Moyo Sukoluhle, Hefler Marita, Carson-Chahhoud Kristin V, Thomas David P
Menzies School of Health Research, Charles Darwin University, Alice Springs, NT, Australia.
Menzies School of Health Research, Charles Darwin University, PO Box 41096, Casuarina, Darwin, NT, 0811, Australia.
BMC Nurs. 2022 Aug 16;21(1):227. doi: 10.1186/s12912-022-01010-0.
Hospitalisation of a child is a unique opportunity for health staff to offer smoking cessation support; that is screening for carer smoking status, discussing cessation and providing interventions to carers who smoke. This has the potential to reduce the child's exposure to second-hand smoke, and in turn tobacco related illnesses in children. However, these interventions are not always offered in paediatric wards. The aim of this study was to explore the provision and prioritisation of smoking cessation support to patient carers in a paediatric ward with a high proportion of Aboriginal patients and carers in a regional area of Australia's Northern Territory.
This is a qualitative descriptive study of data collected through semi-structured interviews with 19 health staff. The interviews were audio recorded and transcribed verbatim. Thematic analysis was performed on the transcripts.

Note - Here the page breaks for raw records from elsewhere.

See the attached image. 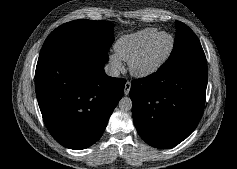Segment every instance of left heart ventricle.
I'll list each match as a JSON object with an SVG mask.
<instances>
[{"instance_id": "b2bd125f", "label": "left heart ventricle", "mask_w": 237, "mask_h": 169, "mask_svg": "<svg viewBox=\"0 0 237 169\" xmlns=\"http://www.w3.org/2000/svg\"><path fill=\"white\" fill-rule=\"evenodd\" d=\"M169 47L170 39L167 35L158 37L144 55L139 66L147 67L154 64L167 53Z\"/></svg>"}]
</instances>
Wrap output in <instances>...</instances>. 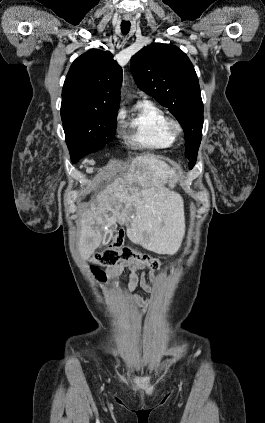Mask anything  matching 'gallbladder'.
Masks as SVG:
<instances>
[{
    "label": "gallbladder",
    "instance_id": "gallbladder-1",
    "mask_svg": "<svg viewBox=\"0 0 265 423\" xmlns=\"http://www.w3.org/2000/svg\"><path fill=\"white\" fill-rule=\"evenodd\" d=\"M112 237H113L112 230H108L106 232L105 237H104V244H108L110 242V240L112 239Z\"/></svg>",
    "mask_w": 265,
    "mask_h": 423
}]
</instances>
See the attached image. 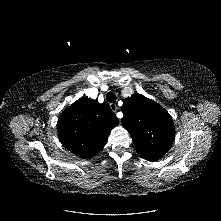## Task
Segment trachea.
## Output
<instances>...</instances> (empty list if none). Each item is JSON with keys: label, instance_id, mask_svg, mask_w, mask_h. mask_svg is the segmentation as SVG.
Segmentation results:
<instances>
[{"label": "trachea", "instance_id": "obj_1", "mask_svg": "<svg viewBox=\"0 0 221 221\" xmlns=\"http://www.w3.org/2000/svg\"><path fill=\"white\" fill-rule=\"evenodd\" d=\"M106 99H107V101H108L109 103H114V102H116V95H115V93H113V92H108V93L106 94Z\"/></svg>", "mask_w": 221, "mask_h": 221}]
</instances>
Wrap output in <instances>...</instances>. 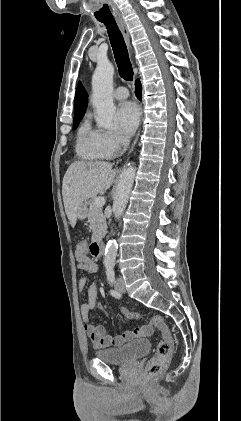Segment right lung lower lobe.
<instances>
[{
	"instance_id": "right-lung-lower-lobe-1",
	"label": "right lung lower lobe",
	"mask_w": 241,
	"mask_h": 421,
	"mask_svg": "<svg viewBox=\"0 0 241 421\" xmlns=\"http://www.w3.org/2000/svg\"><path fill=\"white\" fill-rule=\"evenodd\" d=\"M141 84L140 81L137 79L135 82V93L138 99L141 100Z\"/></svg>"
}]
</instances>
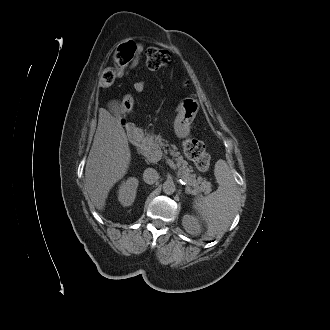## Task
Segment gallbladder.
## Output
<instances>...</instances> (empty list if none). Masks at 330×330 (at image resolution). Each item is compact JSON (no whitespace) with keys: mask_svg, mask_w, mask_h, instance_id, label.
I'll list each match as a JSON object with an SVG mask.
<instances>
[{"mask_svg":"<svg viewBox=\"0 0 330 330\" xmlns=\"http://www.w3.org/2000/svg\"><path fill=\"white\" fill-rule=\"evenodd\" d=\"M114 115H122L123 114V109L118 107V109H116L115 111H113Z\"/></svg>","mask_w":330,"mask_h":330,"instance_id":"obj_1","label":"gallbladder"}]
</instances>
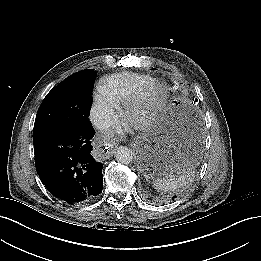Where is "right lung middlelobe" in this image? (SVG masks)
Wrapping results in <instances>:
<instances>
[{"instance_id":"obj_1","label":"right lung middle lobe","mask_w":261,"mask_h":261,"mask_svg":"<svg viewBox=\"0 0 261 261\" xmlns=\"http://www.w3.org/2000/svg\"><path fill=\"white\" fill-rule=\"evenodd\" d=\"M93 69L67 77L44 98L37 112L33 132L59 128L72 121L88 117L91 109Z\"/></svg>"}]
</instances>
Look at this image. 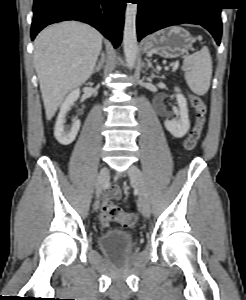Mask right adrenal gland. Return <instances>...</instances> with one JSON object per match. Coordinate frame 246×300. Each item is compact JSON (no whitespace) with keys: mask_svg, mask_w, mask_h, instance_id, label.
<instances>
[{"mask_svg":"<svg viewBox=\"0 0 246 300\" xmlns=\"http://www.w3.org/2000/svg\"><path fill=\"white\" fill-rule=\"evenodd\" d=\"M104 60H105V54H104V52H102L101 53V59L98 62V64L94 67L93 73H98L102 69L103 64H104Z\"/></svg>","mask_w":246,"mask_h":300,"instance_id":"2a0ac1e0","label":"right adrenal gland"}]
</instances>
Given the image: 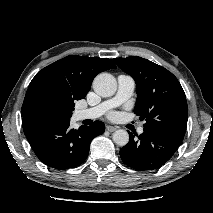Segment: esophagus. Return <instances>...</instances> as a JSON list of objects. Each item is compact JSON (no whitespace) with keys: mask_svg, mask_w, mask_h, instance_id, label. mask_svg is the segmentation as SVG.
<instances>
[{"mask_svg":"<svg viewBox=\"0 0 213 213\" xmlns=\"http://www.w3.org/2000/svg\"><path fill=\"white\" fill-rule=\"evenodd\" d=\"M106 130L109 131V132H114L115 130H117V127L116 126L107 125L106 126Z\"/></svg>","mask_w":213,"mask_h":213,"instance_id":"34e87169","label":"esophagus"}]
</instances>
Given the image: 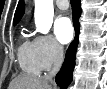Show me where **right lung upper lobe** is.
<instances>
[{
  "instance_id": "1",
  "label": "right lung upper lobe",
  "mask_w": 107,
  "mask_h": 89,
  "mask_svg": "<svg viewBox=\"0 0 107 89\" xmlns=\"http://www.w3.org/2000/svg\"><path fill=\"white\" fill-rule=\"evenodd\" d=\"M24 14V4L22 0H19L15 15H14V24H17Z\"/></svg>"
}]
</instances>
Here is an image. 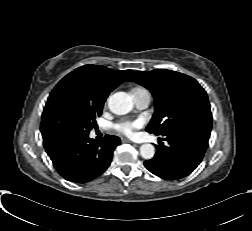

We found low prioritisation of addressing carer smoking due to, a lack of systems and procedures to screen for smoking and provide quitting advice and unclear systems for providing more detailed cessation support to carers. Staff were demotivated by the lack of clear referral pathways. There were gaps in skills and knowledge, and health staff expressed a need for training opportunities in smoking cessation.
Health staff perceived they would provide more cessation support if there was a systematic approach with evidence-based resources for smoking cessation. These resources would include guidelines and clinical record systems with screening tools, clear action plans and referral pathways to guide clinical practice. Health staff requested support to identify existing training opportunities on smoking cessation.
儿童住院是医护人员提供戒烟支持的独特契机;即筛查照顾者的吸烟状况、讨论戒烟事宜并为吸烟的照顾者提供干预措施。这有可能减少儿童接触二手烟的机会,进而降低儿童患烟草相关疾病的风险。然而,儿科病房并非总是提供这些干预措施。本研究的目的是探讨在澳大利亚北领地某地区一家原住民患者及照顾者比例较高的儿科病房,为患者照顾者提供戒烟支持的情况及优先次序。
这是一项定性描述性研究,通过对19名医护人员进行半结构化访谈收集数据。访谈进行了录音并逐字转录。对转录文本进行了主题分析。
我们发现,由于缺乏筛查吸烟情况及提供戒烟建议的系统和程序,以及为照顾者提供更详细戒烟支持的系统不明确,导致对照顾者吸烟问题的重视程度较低。缺乏明确的转诊途径使工作人员积极性受挫。存在技能和知识方面的差距,医护人员表示需要获得戒烟方面的培训机会。
医护人员认为,如果有一个系统的方法,配备基于证据的戒烟资源,他们会提供更多的戒烟支持。这些资源将包括带有筛查工具的指南和临床记录系统、明确的行动计划以及指导临床实践的转诊途径。医护人员请求获得支持以确定现有的戒烟培训机会。